DATA SUPPLIED:
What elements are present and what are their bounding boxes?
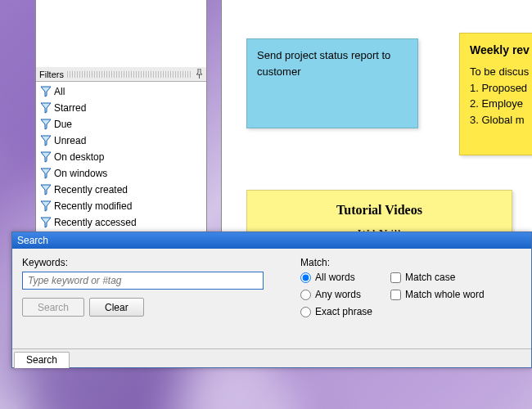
filter-label: Starred <box>54 102 86 114</box>
note-title: Tutorial Videos <box>257 200 502 220</box>
radio-any-words[interactable]: Any words <box>300 289 390 300</box>
filter-label: Recently modified <box>54 200 132 212</box>
clear-button[interactable]: Clear <box>89 298 144 317</box>
search-window: Search Keywords: Search Clear Match: All… <box>11 231 532 368</box>
filter-item-due[interactable]: Due <box>36 116 206 133</box>
filter-label: Unread <box>54 135 86 146</box>
note-line: 3. Global m <box>470 112 532 128</box>
filters-list: AllStarredDueUnreadOn desktopOn windowsR… <box>36 82 206 234</box>
match-label: Match: <box>300 257 521 268</box>
notes-canvas[interactable]: Send project status report to customer W… <box>221 0 532 232</box>
filter-label: On desktop <box>54 151 104 163</box>
search-titlebar[interactable]: Search <box>12 232 531 249</box>
filter-item-recently-modified[interactable]: Recently modified <box>36 198 206 214</box>
folder-tree-panel <box>35 0 207 68</box>
filter-label: On windows <box>54 168 107 179</box>
note-title: Weekly rev <box>470 42 532 59</box>
grip-decoration <box>67 71 192 78</box>
filter-label: Recently accessed <box>54 217 137 228</box>
check-match-whole[interactable]: Match whole word <box>390 289 521 300</box>
filter-label: Due <box>54 119 72 130</box>
note-line: 1. Proposed <box>470 80 532 97</box>
filter-item-starred[interactable]: Starred <box>36 100 206 116</box>
filters-panel: Filters AllStarredDueUnreadOn desktopOn … <box>35 67 207 234</box>
search-button[interactable]: Search <box>22 298 84 317</box>
pin-icon[interactable] <box>195 69 203 80</box>
sticky-note-blue[interactable]: Send project status report to customer <box>246 38 418 128</box>
check-match-case[interactable]: Match case <box>390 272 521 283</box>
filter-item-unread[interactable]: Unread <box>36 133 206 149</box>
radio-all-words[interactable]: All words <box>300 272 390 283</box>
keywords-label: Keywords: <box>22 257 268 268</box>
filter-label: All <box>54 86 65 97</box>
search-input[interactable] <box>22 272 264 290</box>
tab-strip: Search <box>12 348 531 367</box>
filter-item-all[interactable]: All <box>36 83 206 100</box>
filter-item-on-desktop[interactable]: On desktop <box>36 149 206 165</box>
search-title: Search <box>17 235 48 246</box>
filter-item-recently-accessed[interactable]: Recently accessed <box>36 214 206 231</box>
tab-search[interactable]: Search <box>14 352 70 368</box>
filter-label: Recently created <box>54 184 128 196</box>
note-line: To be discus <box>470 64 532 80</box>
filter-item-on-windows[interactable]: On windows <box>36 165 206 182</box>
sticky-note-weekly[interactable]: Weekly rev To be discus 1. Proposed 2. E… <box>459 33 532 155</box>
filter-item-recently-created[interactable]: Recently created <box>36 182 206 198</box>
note-line: 2. Employe <box>470 96 532 112</box>
filters-header[interactable]: Filters <box>36 67 206 82</box>
filters-title: Filters <box>39 70 64 79</box>
radio-exact-phrase[interactable]: Exact phrase <box>300 306 390 317</box>
note-body: Send project status report to customer <box>257 47 408 79</box>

YOUR TASK:
Reproduce the entries above exactly, though not their pictures.

ANSWER TO THIS TASK:
What elements are present and what are their bounding boxes?
filter-label: Starred <box>54 102 86 114</box>
note-title: Tutorial Videos <box>257 200 502 220</box>
radio-any-words[interactable]: Any words <box>300 289 390 300</box>
filter-label: Recently modified <box>54 200 132 212</box>
clear-button[interactable]: Clear <box>89 298 144 317</box>
search-window: Search Keywords: Search Clear Match: All… <box>11 231 532 368</box>
filter-item-due[interactable]: Due <box>36 116 206 133</box>
filter-label: Unread <box>54 135 86 146</box>
note-line: 3. Global m <box>470 112 532 128</box>
filters-list: AllStarredDueUnreadOn desktopOn windowsR… <box>36 82 206 234</box>
match-label: Match: <box>300 257 521 268</box>
notes-canvas[interactable]: Send project status report to customer W… <box>221 0 532 232</box>
filter-label: On desktop <box>54 151 104 163</box>
search-titlebar[interactable]: Search <box>12 232 531 249</box>
filter-item-recently-modified[interactable]: Recently modified <box>36 198 206 214</box>
folder-tree-panel <box>35 0 207 68</box>
filter-label: On windows <box>54 168 107 179</box>
note-title: Weekly rev <box>470 42 532 59</box>
grip-decoration <box>67 71 192 78</box>
filter-label: Recently accessed <box>54 217 137 228</box>
check-match-whole[interactable]: Match whole word <box>390 289 521 300</box>
filter-label: Due <box>54 119 72 130</box>
note-line: 1. Proposed <box>470 80 532 97</box>
filter-item-starred[interactable]: Starred <box>36 100 206 116</box>
filters-panel: Filters AllStarredDueUnreadOn desktopOn … <box>35 67 207 234</box>
search-button[interactable]: Search <box>22 298 84 317</box>
pin-icon[interactable] <box>195 69 203 80</box>
sticky-note-blue[interactable]: Send project status report to customer <box>246 38 418 128</box>
check-match-case[interactable]: Match case <box>390 272 521 283</box>
filter-item-unread[interactable]: Unread <box>36 133 206 149</box>
radio-all-words[interactable]: All words <box>300 272 390 283</box>
keywords-label: Keywords: <box>22 257 268 268</box>
filter-label: All <box>54 86 65 97</box>
search-input[interactable] <box>22 272 264 290</box>
tab-strip: Search <box>12 348 531 367</box>
filter-item-all[interactable]: All <box>36 83 206 100</box>
filter-item-on-desktop[interactable]: On desktop <box>36 149 206 165</box>
search-title: Search <box>17 235 48 246</box>
filter-item-recently-accessed[interactable]: Recently accessed <box>36 214 206 231</box>
tab-search[interactable]: Search <box>14 352 70 368</box>
filter-label: Recently created <box>54 184 128 196</box>
note-line: To be discus <box>470 64 532 80</box>
filter-item-on-windows[interactable]: On windows <box>36 165 206 182</box>
sticky-note-weekly[interactable]: Weekly rev To be discus 1. Proposed 2. E… <box>459 33 532 155</box>
filter-item-recently-created[interactable]: Recently created <box>36 182 206 198</box>
note-line: 2. Employe <box>470 96 532 112</box>
filters-header[interactable]: Filters <box>36 67 206 82</box>
filters-title: Filters <box>39 70 64 79</box>
radio-exact-phrase[interactable]: Exact phrase <box>300 306 390 317</box>
note-body: Send project status report to customer <box>257 47 408 79</box>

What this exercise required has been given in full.